**Exercise details:** Every entry must be set down exactly in the answer; no pictures should appear.

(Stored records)
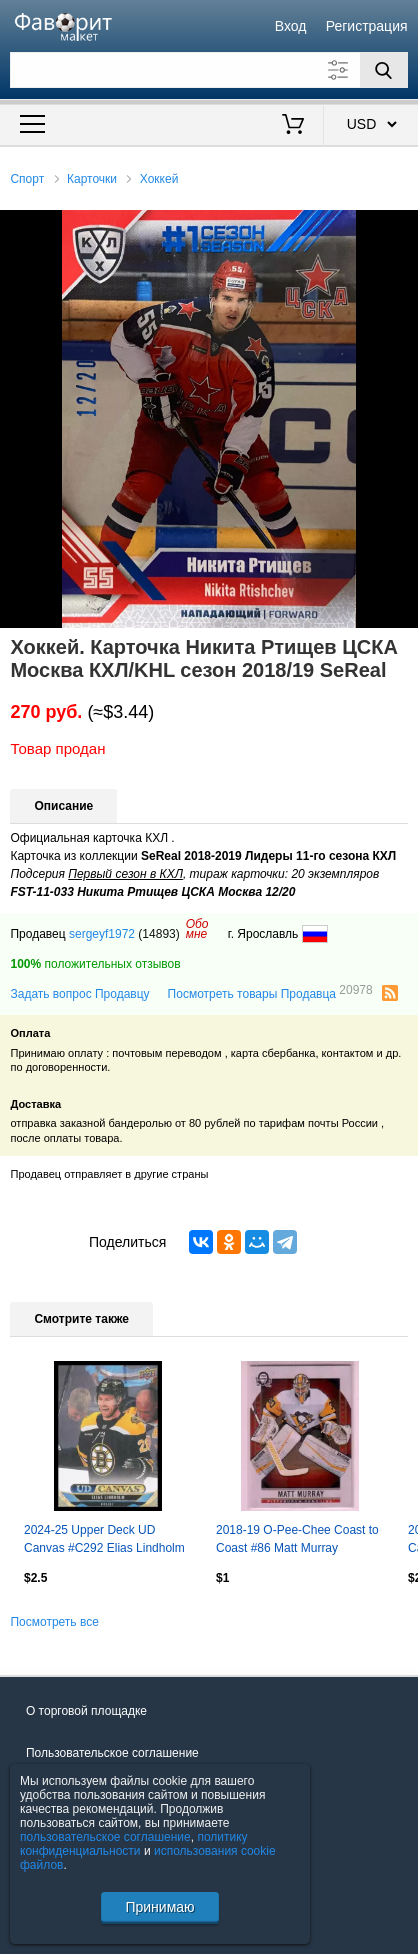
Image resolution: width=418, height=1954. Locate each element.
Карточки (92, 179)
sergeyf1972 (102, 934)
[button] (400, 228)
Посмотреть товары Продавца (270, 993)
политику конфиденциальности (134, 1844)
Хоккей (159, 179)
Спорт (27, 179)
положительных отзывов (95, 964)
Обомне (197, 929)
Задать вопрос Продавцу (79, 994)
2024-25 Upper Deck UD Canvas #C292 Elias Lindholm (104, 1539)
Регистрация (367, 26)
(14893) (158, 934)
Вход (291, 26)
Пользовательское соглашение (112, 1753)
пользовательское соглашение (105, 1837)
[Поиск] (384, 70)
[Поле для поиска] (208, 70)
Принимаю (159, 1907)
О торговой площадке (86, 1711)
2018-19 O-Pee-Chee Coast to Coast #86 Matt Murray (297, 1539)
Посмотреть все (54, 1622)
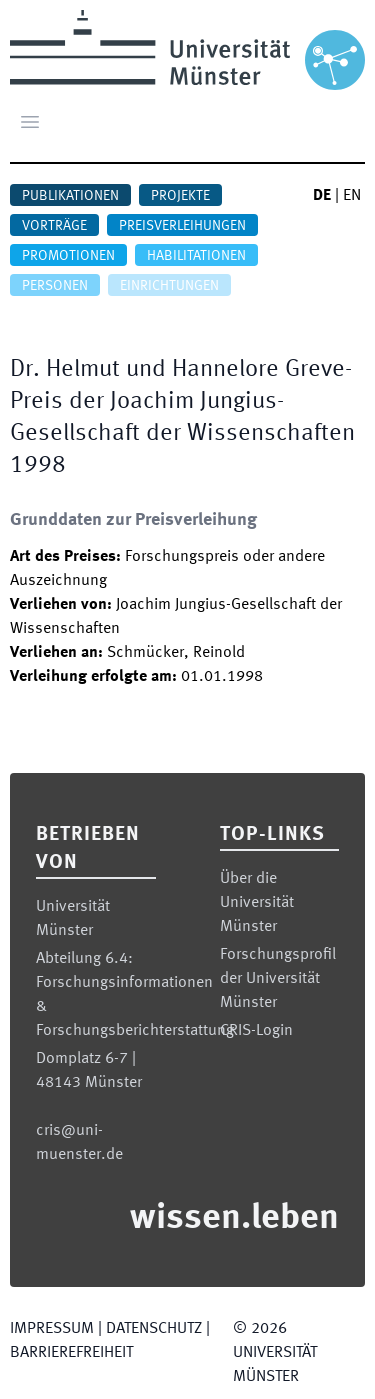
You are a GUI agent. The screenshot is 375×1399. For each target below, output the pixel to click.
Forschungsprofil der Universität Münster (278, 979)
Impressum (52, 1329)
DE (322, 196)
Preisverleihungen (182, 226)
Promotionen (68, 256)
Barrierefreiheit (71, 1353)
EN (352, 196)
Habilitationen (196, 256)
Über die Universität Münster (257, 903)
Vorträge (54, 226)
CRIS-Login (256, 1031)
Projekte (180, 196)
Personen (55, 286)
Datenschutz (154, 1329)
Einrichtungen (169, 286)
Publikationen (70, 196)
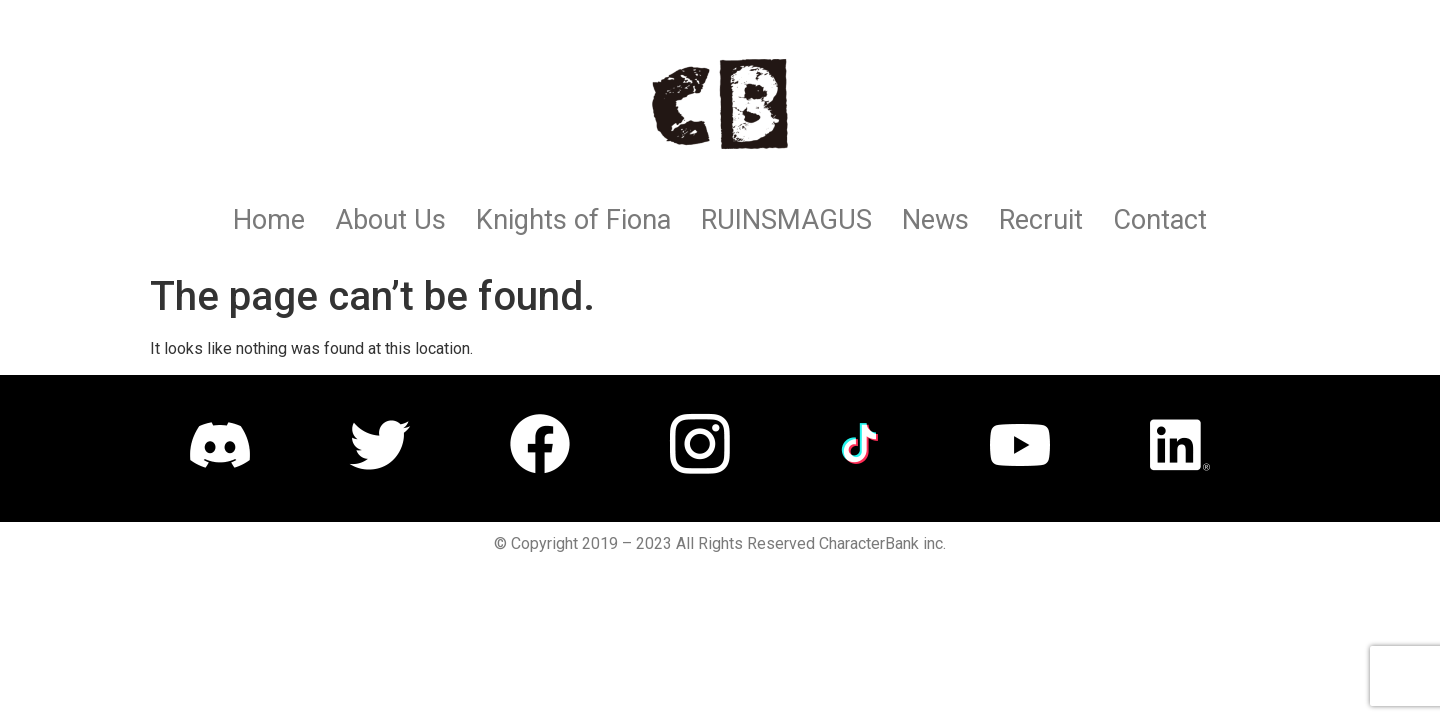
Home (269, 220)
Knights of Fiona (573, 220)
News (935, 220)
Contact (1160, 220)
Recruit (1041, 220)
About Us (390, 220)
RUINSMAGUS (786, 220)
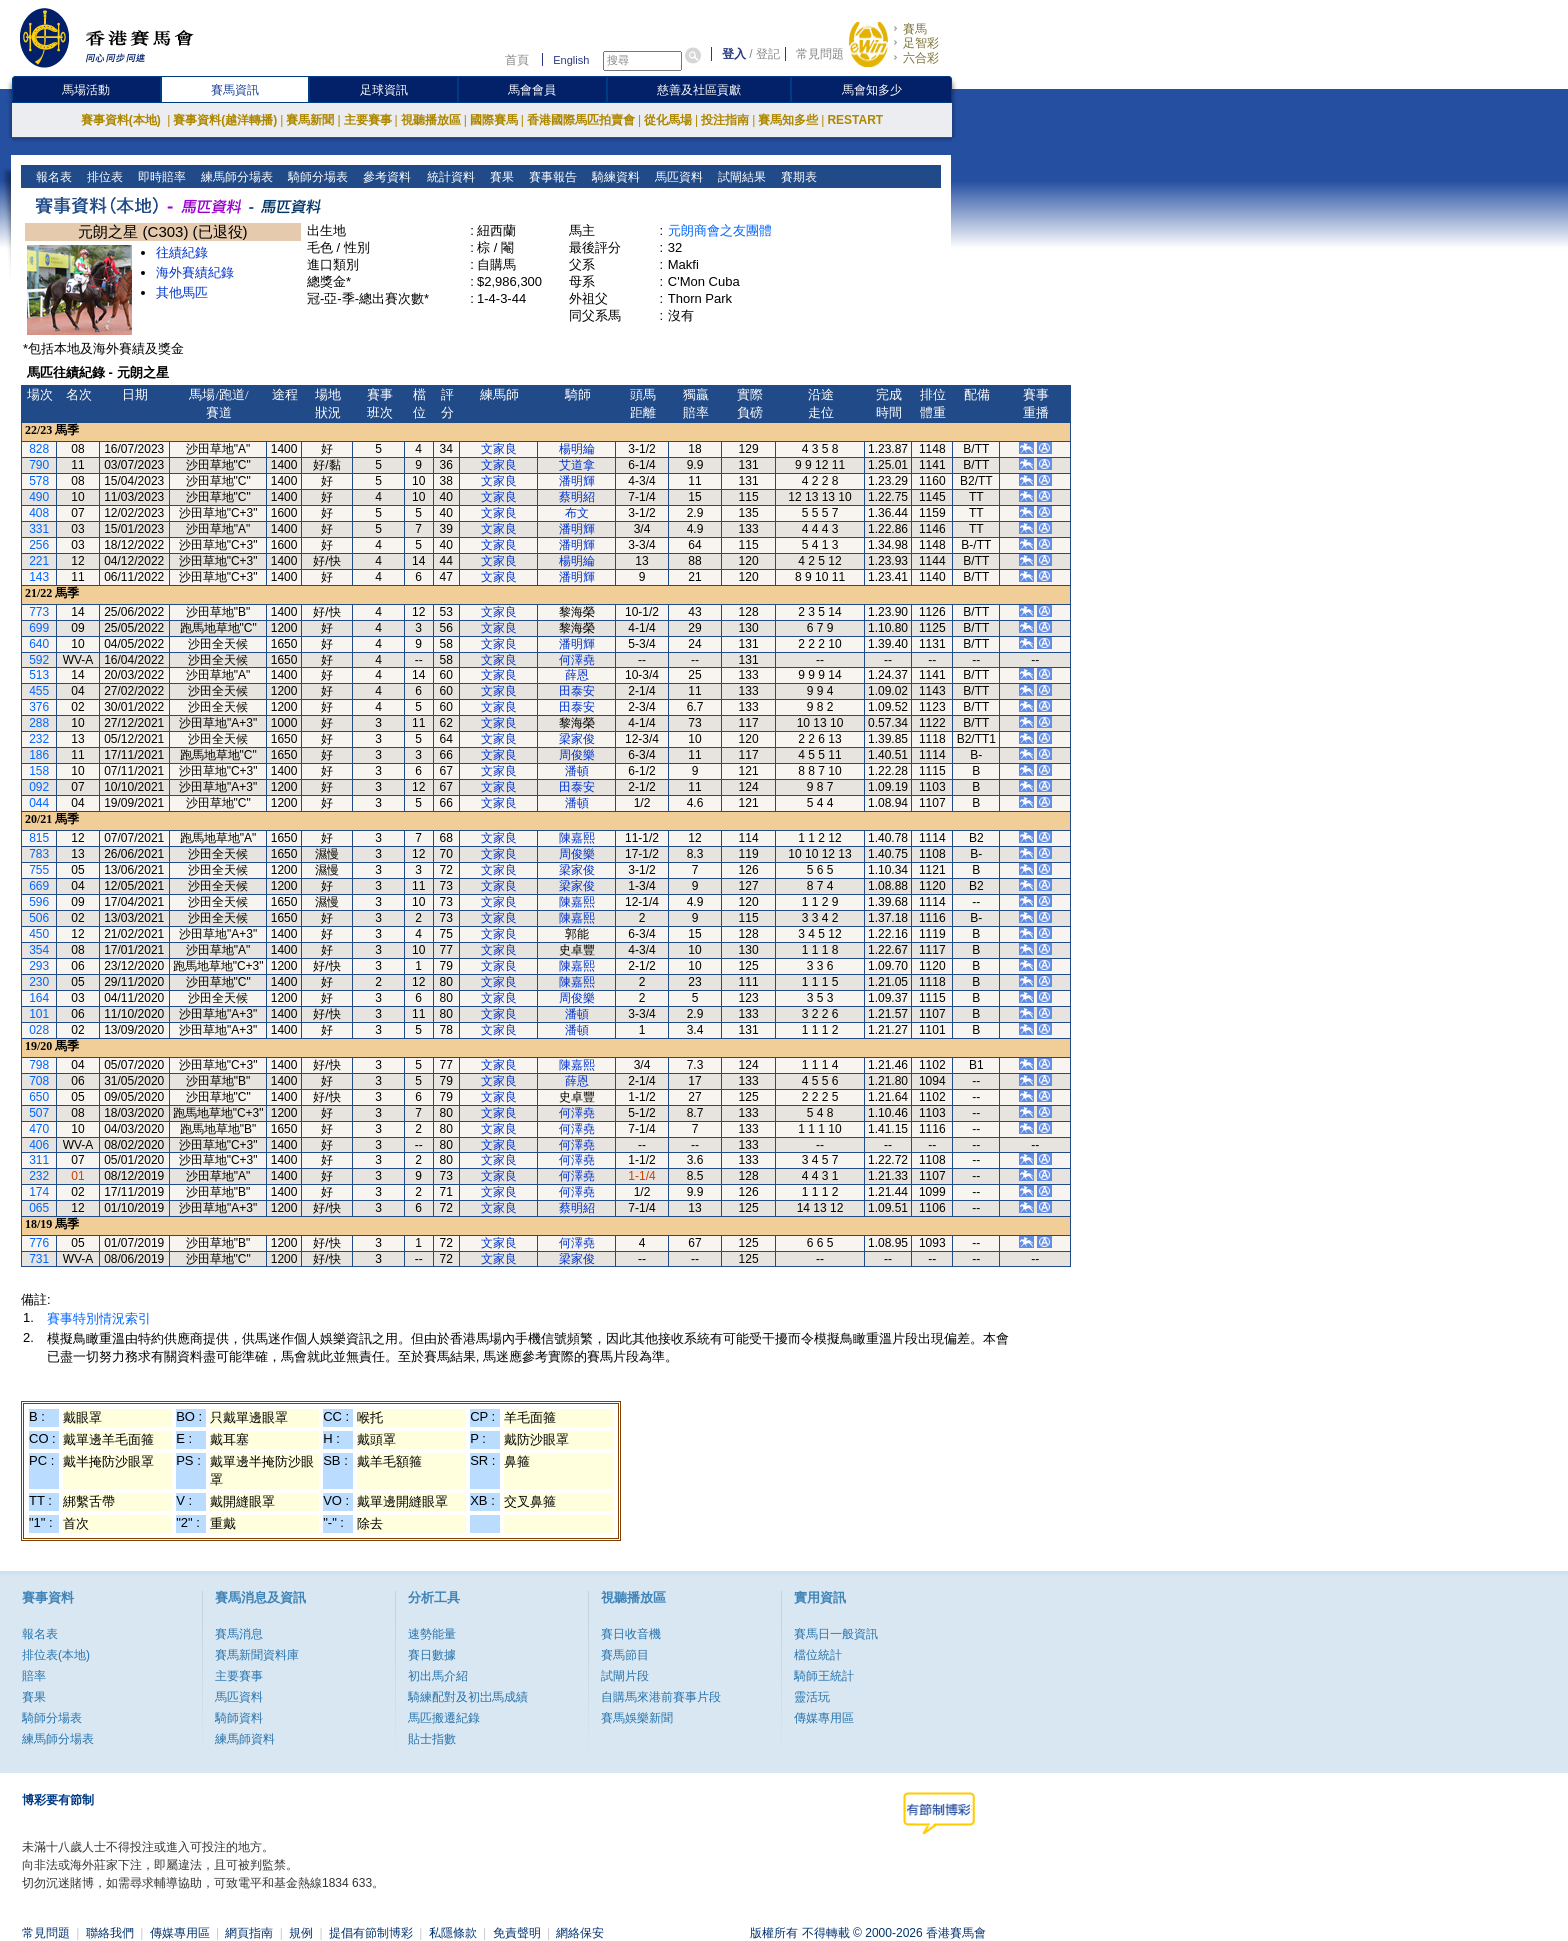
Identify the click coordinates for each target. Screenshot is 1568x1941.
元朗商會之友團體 (720, 230)
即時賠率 (160, 177)
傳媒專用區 (824, 1718)
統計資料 (448, 177)
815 (39, 838)
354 (39, 950)
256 (39, 545)
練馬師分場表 (235, 177)
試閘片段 (625, 1676)
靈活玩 (812, 1697)
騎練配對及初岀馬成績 (468, 1697)
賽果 (499, 177)
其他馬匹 (182, 292)
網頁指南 (249, 1933)
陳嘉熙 (577, 838)
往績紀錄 (182, 252)
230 (39, 982)
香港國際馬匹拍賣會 (581, 120)
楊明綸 (577, 449)
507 (39, 1113)
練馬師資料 (245, 1739)
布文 (577, 513)
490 (39, 497)
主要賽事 (368, 120)
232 (39, 739)
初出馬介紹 (438, 1676)
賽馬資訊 (235, 90)
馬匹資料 (676, 177)
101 (39, 1014)
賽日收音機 (631, 1634)
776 (39, 1243)
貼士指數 (432, 1739)
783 (39, 854)
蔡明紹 (577, 497)
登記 (768, 54)
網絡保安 (580, 1933)
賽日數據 (432, 1655)
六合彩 (921, 58)
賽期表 (796, 177)
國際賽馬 (494, 120)
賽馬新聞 (310, 120)
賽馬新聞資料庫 (257, 1655)
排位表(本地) (56, 1655)
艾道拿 (577, 465)
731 (39, 1259)
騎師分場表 (316, 177)
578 (39, 481)
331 (39, 529)
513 (39, 675)
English (571, 60)
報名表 (52, 177)
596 (39, 902)
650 (39, 1097)
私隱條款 (453, 1933)
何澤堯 (577, 660)
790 (39, 465)
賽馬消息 (239, 1634)
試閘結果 (739, 177)
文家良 (499, 449)
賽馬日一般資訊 (836, 1634)
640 (39, 644)
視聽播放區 (431, 120)
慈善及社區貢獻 (699, 90)
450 (39, 934)
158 (39, 771)
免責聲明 (517, 1933)
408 (39, 513)
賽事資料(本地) (122, 120)
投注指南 (725, 120)
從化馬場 (668, 120)
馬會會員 (532, 90)
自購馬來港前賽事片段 (661, 1697)
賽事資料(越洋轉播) (225, 120)
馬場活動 (86, 90)
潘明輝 (577, 481)
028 (39, 1030)
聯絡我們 (110, 1933)
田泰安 (577, 691)
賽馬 (915, 29)
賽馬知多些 (788, 120)
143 (39, 577)
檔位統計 (818, 1655)
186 (39, 755)
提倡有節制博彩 (371, 1933)
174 (39, 1192)
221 (39, 561)
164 (39, 998)
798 (39, 1065)
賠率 (34, 1676)
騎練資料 (613, 177)
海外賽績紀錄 (195, 272)
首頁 (517, 60)
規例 (301, 1933)
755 (39, 870)
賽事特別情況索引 (99, 1318)
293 (39, 966)
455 (39, 691)
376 (39, 707)
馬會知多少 (872, 90)
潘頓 (577, 771)
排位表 (103, 177)
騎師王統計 (824, 1676)
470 (39, 1129)
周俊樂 (577, 755)
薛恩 (577, 675)
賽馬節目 (625, 1655)
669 (39, 886)
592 (39, 660)
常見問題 (820, 54)
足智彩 (921, 43)
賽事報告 (550, 177)
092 (39, 787)
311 (39, 1160)
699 (39, 628)
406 (39, 1145)
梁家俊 (577, 739)
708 (39, 1081)
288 (39, 723)
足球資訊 (384, 90)
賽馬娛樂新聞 (637, 1718)
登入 (734, 54)
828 (39, 449)
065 (39, 1208)
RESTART (855, 120)
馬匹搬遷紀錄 (444, 1718)
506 (39, 918)
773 (39, 612)
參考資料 (385, 177)
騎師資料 (239, 1718)
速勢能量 (432, 1634)
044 (39, 803)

**Answer to the exercise:**
Image resolution: width=418, height=1954. Locate each element.
Карточки (92, 179)
sergeyf1972 (102, 934)
[button] (400, 228)
Посмотреть товары Продавца (270, 993)
политику конфиденциальности (134, 1844)
Хоккей (159, 179)
Спорт (27, 179)
положительных отзывов (95, 964)
Обомне (197, 929)
Задать вопрос Продавцу (79, 994)
2024-25 Upper Deck UD Canvas #C292 Elias Lindholm (104, 1539)
Регистрация (367, 26)
(14893) (158, 934)
Вход (291, 26)
Пользовательское соглашение (112, 1753)
пользовательское соглашение (105, 1837)
[Поиск] (384, 70)
[Поле для поиска] (208, 70)
Принимаю (159, 1907)
О торговой площадке (86, 1711)
2018-19 O-Pee-Chee Coast to Coast #86 Matt Murray (297, 1539)
Посмотреть все (54, 1622)
You are a GUI agent. The screenshot is 375×1399. For each target below, output the pixel to click.
Forschungsprofil der Universität Münster (278, 979)
Impressum (52, 1329)
DE (322, 196)
Preisverleihungen (182, 226)
Promotionen (68, 256)
Barrierefreiheit (71, 1353)
EN (352, 196)
Habilitationen (196, 256)
Über die Universität Münster (257, 903)
Vorträge (54, 226)
CRIS-Login (256, 1031)
Projekte (180, 196)
Personen (55, 286)
Datenschutz (154, 1329)
Einrichtungen (169, 286)
Publikationen (70, 196)
Home (269, 220)
Knights of Fiona (573, 220)
News (935, 220)
Contact (1160, 220)
Recruit (1041, 220)
About Us (390, 220)
RUINSMAGUS (786, 220)
Identify the click coordinates for each target. Screenshot is 1568x1941.
元朗商會之友團體 (720, 230)
即時賠率 (160, 177)
傳媒專用區 (824, 1718)
統計資料 (448, 177)
815 (39, 838)
354 (39, 950)
256 (39, 545)
練馬師分場表 (235, 177)
試閘片段 (625, 1676)
靈活玩 (812, 1697)
騎練配對及初岀馬成績 (468, 1697)
賽果 (499, 177)
其他馬匹 (182, 292)
網頁指南 (249, 1933)
陳嘉熙 (577, 838)
往績紀錄 (182, 252)
230 (39, 982)
香港國際馬匹拍賣會 (581, 120)
楊明綸 (577, 449)
507 (39, 1113)
練馬師資料 (245, 1739)
布文 (577, 513)
490 (39, 497)
主要賽事 (368, 120)
232 (39, 739)
初出馬介紹 (438, 1676)
賽馬資訊 (235, 90)
馬匹資料 (676, 177)
101 (39, 1014)
賽日收音機 (631, 1634)
776 (39, 1243)
貼士指數 (432, 1739)
783 (39, 854)
蔡明紹 (577, 497)
登記 (768, 54)
網絡保安 (580, 1933)
賽日數據 (432, 1655)
六合彩 (921, 58)
賽期表 (796, 177)
國際賽馬 (494, 120)
賽馬新聞 (310, 120)
賽馬新聞資料庫 (257, 1655)
排位表(本地) (56, 1655)
艾道拿 (577, 465)
731 (39, 1259)
騎師分場表 (316, 177)
578 (39, 481)
331 (39, 529)
513 (39, 675)
English (571, 60)
報名表 (52, 177)
596 (39, 902)
650 (39, 1097)
私隱條款 (453, 1933)
何澤堯 (577, 660)
790 (39, 465)
賽馬消息 (239, 1634)
試閘結果 (739, 177)
文家良 (499, 449)
賽馬日一般資訊 (836, 1634)
640 (39, 644)
視聽播放區 (431, 120)
慈善及社區貢獻 (699, 90)
450 (39, 934)
158 (39, 771)
免責聲明 (517, 1933)
408 (39, 513)
賽事資料(本地) (122, 120)
投注指南 (725, 120)
從化馬場 (668, 120)
馬會會員 (532, 90)
自購馬來港前賽事片段 (661, 1697)
賽事資料(越洋轉播) (225, 120)
馬場活動 (86, 90)
潘明輝 (577, 481)
028 (39, 1030)
聯絡我們 (110, 1933)
田泰安 (577, 691)
賽馬 (915, 29)
賽馬知多些 (788, 120)
143 (39, 577)
檔位統計 (818, 1655)
186 (39, 755)
提倡有節制博彩 (371, 1933)
174 (39, 1192)
221 (39, 561)
164 (39, 998)
798 (39, 1065)
賠率 (34, 1676)
騎練資料 (613, 177)
海外賽績紀錄 (195, 272)
首頁 (517, 60)
規例 (301, 1933)
755 (39, 870)
賽事特別情況索引 (99, 1318)
293 (39, 966)
455 (39, 691)
376 (39, 707)
馬會知多少 (872, 90)
潘頓 (577, 771)
排位表 (103, 177)
騎師王統計 (824, 1676)
470 (39, 1129)
周俊樂 (577, 755)
薛恩 (577, 675)
賽馬節目 (625, 1655)
669 (39, 886)
592 (39, 660)
常見問題 (820, 54)
足智彩 (921, 43)
賽事報告 (550, 177)
092 (39, 787)
311 (39, 1160)
699 (39, 628)
406 (39, 1145)
梁家俊 (577, 739)
708 (39, 1081)
288 (39, 723)
足球資訊 (384, 90)
賽馬娛樂新聞 (637, 1718)
登入 (734, 54)
828 (39, 449)
065 (39, 1208)
RESTART (855, 120)
馬匹搬遷紀錄 (444, 1718)
506 (39, 918)
773 (39, 612)
參考資料 (385, 177)
騎師資料 (239, 1718)
速勢能量 (432, 1634)
044 (39, 803)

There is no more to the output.